Collected data:
== == ==

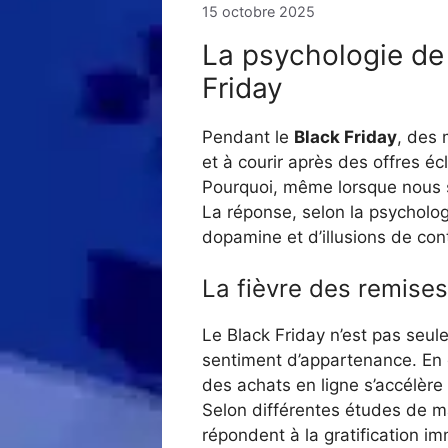
15 octobre 2025
La psychologie de 
Friday
Pendant le
Black Friday
, des 
et à courir après des offres éc
Pourquoi, même lorsque nous s
La réponse, selon la psycholo
dopamine et d’illusions de con
La fièvre des remise
Le Black Friday n’est pas seule
sentiment d’appartenance. En 
des achats en ligne s’accélèr
Selon différentes études de m
répondent à la gratification i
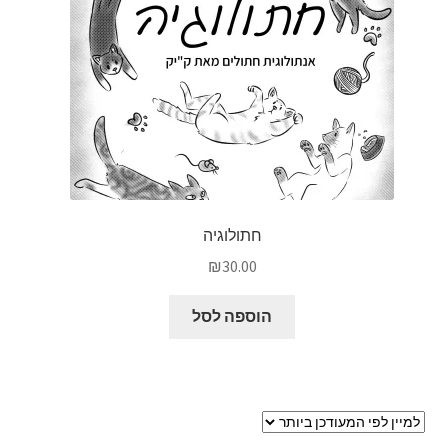
חתולוגיה
₪
30.00
הוספה לסל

== == ==

Task item
Write out the lines that run from the line containing "dopamine et d’illusions de con" to the end of the entries, inclusive, exactly as written. Skip every picture.

Task answer
dopamine et d’illusions de con
La fièvre des remise
Le Black Friday n’est pas seule
sentiment d’appartenance. En 
des achats en ligne s’accélèr
Selon différentes études de m
répondent à la gratification i
חתולוגיה
₪
30.00
הוספה לסל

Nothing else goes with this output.